Brother Hamburger and A-What?
The night I arrived here in Chiayi, my hostess, Lu, and I were walking down to a neighbor's house to drop off some bamboo. Suddenly we heard a loud voice behind us shouting. We turned around and there was this rough-looking guy with wild, disheveled hair and torn tee shirt leaning out of a battered old box of a car. My muddled brain picked up something like, "EEEEEYYYYYY!!! [Blah blah blah]...been shouting for you and you didn't see us! [Broad grin] ...[blah blah blah blah]...where are you going? We're going fishing! Here's [so and so next to him - big slap on his back] we're going together!! Want to come? ...Oh, going to visit my wife? She's home! Go on and stop by!" After some friendly banter, A-What (as his named turned out to be) zoomed off with his buddy and we went on our way. On the way back, Lu and I bumped into a gentle old guy and I swear she said, "Oh, hello Brother Hamburger." We chatted pleasantly for a few minutes and then promised we'd be back in the morning for breakfast. Well, I hadn't heard wrong. Lu said that everyone goes by nicknames around here. They call her "Wife of the English guy" b/c she's married to a Brit. This was my introduction to working class culture.
One of the two main groups that OMF Taiwan focuses on is the working class. Less than 0.5% of working class people are Christian even though they comprise about 70% of Taiwan's population of 22.5 million. Only 3% of the total population is Christian. To the average Taiwanese, Christianity is a strange foreign religion. Most Taiwanese churches have simply copied the ways of doing church brought from the West at the turn of the century by S. Baptist and Presbyterian missionaries.
For the average beer-swilling, betelnut chewing, chain-smoking working class person. You'd have to be a masochist to go to a Taiwanese church. He probably read his last book in high school, was labeled a massive failure by a culture that measures your value by your performance in school exams and works until 9 or 10 PM every day. There's no appeal to going into a sanitized, lecture-type setting where you have to dress up, get up early in the morning, hear an authority figure tell you to get yourself cleaned up and read from a barely intelligible book. (The translation of the Chinese bible that is the standard in most Taiwanese churches uses archaic and sometimes downright weird language.) Add fear of the spirits, family pressures and deep brokenness, and you begin to see why for the average Taiwanese person, Christianity, as the churches have painted it, simply doesn't work.

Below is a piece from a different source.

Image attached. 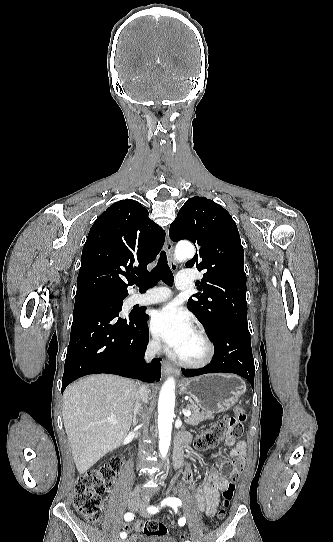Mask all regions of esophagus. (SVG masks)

For these reasons, "church planting" with the OMF team in Chiayi looks like going shrimp fishing, meeting late at night over tea, house churches, and, oh yes, karayoke singing. K-TV is huge with the working class, especially the guys. They LOVE belting out traditional Taiwanese folk songs to the whine of computer-generated pop, all directed by the ever-so-friendly bouncing ball. Okay, now get this - the team tried karayoke worship last week with their little band of new believers...and it was a big hit! You see, these guys feel really uncomfortable singing in a group setting, but give them a K-TV machine and a mic and suddenly the whole group is bringing the roof down. There's a drug-recovery group here in Taiwan that takes Taiwanese folk songs, fits Christian words to them, and goes around singing the songs. One of the OMF guys borrowed one of the songs and made his own homemade karyoke video on his Mac and voila!
Who says that the cockroaches are the scariest part of missions in the tropics? ;) Well, Luther would have been proud.